In our 11-year-old male patient affected by renal dystrophy (RHD) and DSD (MCD_13), the microarray analysis showed an unique duplication of about 550 kb of the chromosome region Xq27, involving multiple genes and transcripts: SOX3, RP1-177G6 and CDR1, the non coding RNA LINC00632, and the miRNA MIR320D228 (Figure 2). None of the genes within the duplication locus has previously been reported to be in association with kidney and urinary tract phenotypes [39,40]. The chromosomal microarray analysis confirmed the 46,XX female karyotype. Parental DNA material was not available to test segregation; therefore, we could not verify if the Xq27 duplication was a de novo or inherited genomic imbalance. No causal mutations were detected in the 23 male patients selected for targeted resequencing indicating that SOX3 coding variants might be a very rare cause of urinary tract malformations associated with DSDs.

Figure 2

There are four cases reported with SOX3 duplications in 46,XX SRY-negative males in the literature [26,21,41] (Table 1). Two of the 46,XX male patients, 30 and 26 years old, respectively, reported by Sutton et al. 26, had normal intelligence and growth; the third one had developmental delay, growth retardation and microcephaly. The patient described by Grinspon et al. 27 had normal growth and intelligence, but was affected by hypospadias and cryptorchidism, with ovotestis and hypoplastic testis. Histology analysis showed atrophic changes and loss of normal spermatogenesis. Our patient's clinical phenotype was characterized by normal development and intelligence, DSD characterized by hypospadias and males genitalia with 46,XX karyotype, and, unique compared to all other reported patients in the literature, hypoplasia of the left kidney. Interestingly, our patient, as well as the patient described by by Grinspon et al. 27, both with karyotype 46,XX SRY-negative, were characterized by duplications involving the Xq27, encompassing the same genes: SOX3, the non coding RNA LINC00632, AK054921, CDR1 and the miRNA MIR320D2.
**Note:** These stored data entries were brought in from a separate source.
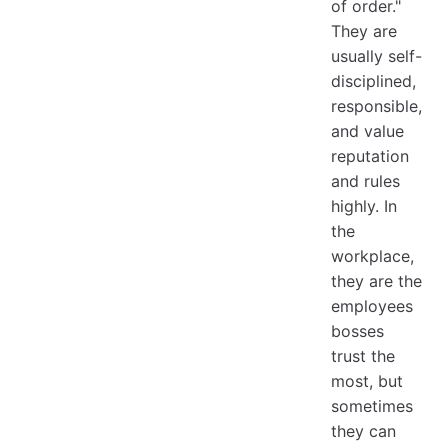
of order."
They are
usually self-
disciplined,
responsible,
and value
reputation
and rules
highly. In
the
workplace,
they are the
employees
bosses
trust the
most, but
sometimes
they can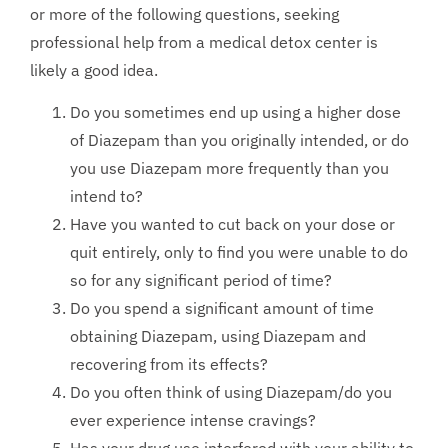
or more of the following questions, seeking
professional help from a medical detox center is
likely a good idea.
Do you sometimes end up using a higher dose
of Diazepam than you originally intended, or do
you use Diazepam more frequently than you
intend to?
Have you wanted to cut back on your dose or
quit entirely, only to find you were unable to do
so for any significant period of time?
Do you spend a significant amount of time
obtaining Diazepam, using Diazepam and
recovering from its effects?
Do you often think of using Diazepam/do you
ever experience intense cravings?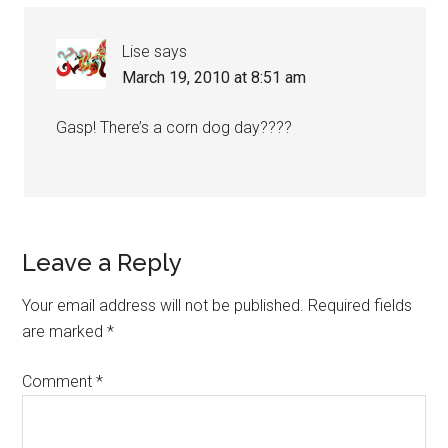
Lise
says
March 19, 2010 at 8:51 am
Gasp! There’s a corn dog day????
Leave a Reply
Your email address will not be published.
Required fields
are marked
*
Comment
*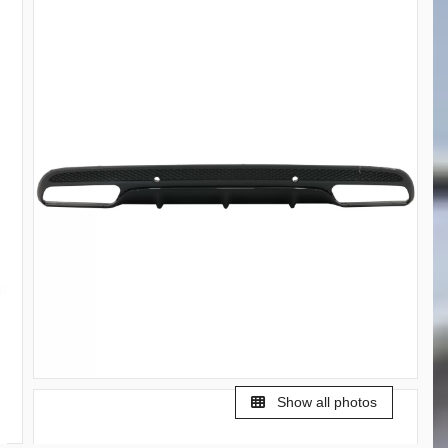
Show all photos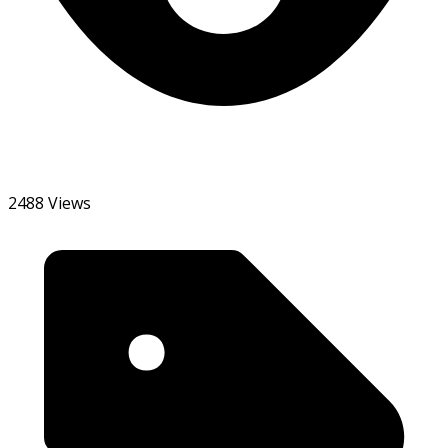
2488 Views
The question is whether the kidney defect observed in our patient is biologically related to the duplication of SOX3 or the other genes in the CNV, or if it represents a coincidental finding. Analysis of publicly available expression data (www.gudmap.org) indicates high expression of Sox3 in the mouse developing bladder neck at embryonic day Ε13.5, thus suggesting a possible link to lower urinary tract malformations. The SOX3 gene is known to be regulated by PBX 1 through direct interaction with its transcription binding site 42. Interestingly, another patient with renal hypodysplasia from our cohort, was found to carry a de novo 0.51 kb deletion affecting PBX128. Inactivation of Pbx1 in the mouse results in urinary malformations including renal agenesis and hypodysplasia 43. Finally, a recent report implicates haploinsufficiency of PBX1 in the pathogenesis of syndromic forms of congenital anomalies of the kidney and urinary tract 44.
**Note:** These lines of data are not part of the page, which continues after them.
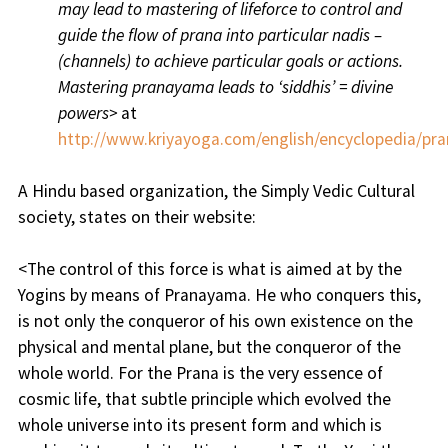
may lead to mastering of lifeforce to control and
guide the flow of prana into particular nadis –
(channels) to achieve particular goals or actions.
Mastering pranayama leads to ‘siddhis’ = divine
powers>
at
http://www.kriyayoga.com/english/encyclopedia/p
A Hindu based organization, the Simply Vedic Cultural
society, states on their website:
<The control of this force is what is aimed at by the
Yogins by means of Pranayama. He who conquers this,
is not only the conqueror of his own existence on the
physical and mental plane, but the conqueror of the
whole world. For the Prana is the very essence of
cosmic life, that subtle principle which evolved the
whole universe into its present form and which is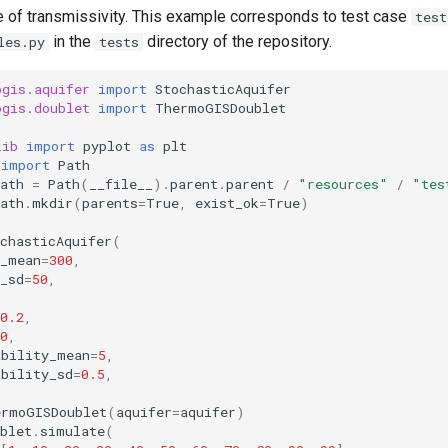
e of transmissivity. This example corresponds to test case
test
in the
directory of the repository.
les.py
tests
ogis.aquifer
import
StochasticAquifer
ogis.doublet
import
ThermoGISDoublet
lib
import
pyplot
as
plt
import
Path
ath
=
Path
(
__file__
)
.
parent
.
parent
/
"resources"
/
"tes
ath
.
mkdir
(
parents
=
True
,
exist_ok
=
True
)
chasticAquifer
(
s_mean
=
300
,
_sd
=
50
,
0.2
,
0
,
ability_mean
=
5
,
ability_sd
=
0.5
,
ermoGISDoublet
(
aquifer
=
aquifer
)
blet
.
simulate
(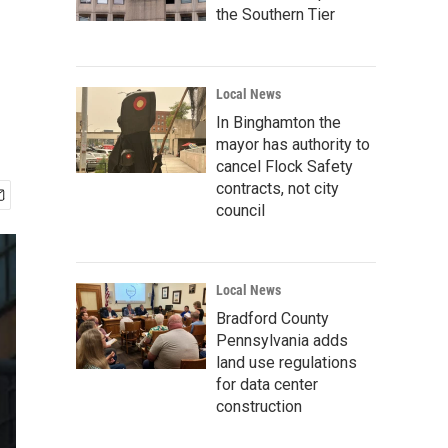
the Southern Tier
Local News
In Binghamton the
mayor has authority to
cancel Flock Safety
contracts, not city
council
Local News
Bradford County
Pennsylvania adds
land use regulations
for data center
construction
These data provide plausible links between SOX3 gene dosage and kidney malformations. Formal proof of a causal link will require additional genetic and functional data. It is noteworthy that the current and reported SOX3 duplications are below the detection threshold of standard karyotype and were found only by analyzing CNVs using DNA microarrays. Therefore, it is important to convey that all 46,XX SRY-negative males should be screened for SOX3 duplications with DNA microarrays.
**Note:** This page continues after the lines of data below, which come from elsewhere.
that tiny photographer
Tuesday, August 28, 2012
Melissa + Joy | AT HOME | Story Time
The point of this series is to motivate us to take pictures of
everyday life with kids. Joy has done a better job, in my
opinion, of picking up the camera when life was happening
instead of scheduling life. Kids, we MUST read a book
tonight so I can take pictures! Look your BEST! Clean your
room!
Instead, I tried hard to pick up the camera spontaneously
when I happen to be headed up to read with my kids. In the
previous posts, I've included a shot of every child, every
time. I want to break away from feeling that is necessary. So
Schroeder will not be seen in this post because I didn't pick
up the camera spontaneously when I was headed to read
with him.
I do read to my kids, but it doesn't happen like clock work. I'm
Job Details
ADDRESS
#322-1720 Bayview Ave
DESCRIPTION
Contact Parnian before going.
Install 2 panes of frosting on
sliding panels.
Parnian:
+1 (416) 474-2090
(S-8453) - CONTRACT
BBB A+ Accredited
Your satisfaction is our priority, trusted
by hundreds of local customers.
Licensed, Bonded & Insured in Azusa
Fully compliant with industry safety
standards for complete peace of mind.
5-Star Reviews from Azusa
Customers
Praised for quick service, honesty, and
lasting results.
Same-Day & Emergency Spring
We report a case of an 11-year-old male with a duplication of chromosome Xq27, involving SOX3, and leading to a male sex reversal and, possibly, kidney hypoplasia. This is the second case of 46,XX SRY-negative affected by DSD and characterized by CNV involving the SOX3 locus, described so far. We speculate that the genomic duplication involving SOX3 could be responsible not only for pituitary hormone deficiencies in humans and male sex reversal, but also for CAKUT.All 46,XX SRY-negative patients, should be screened for duplications affecting SOX3.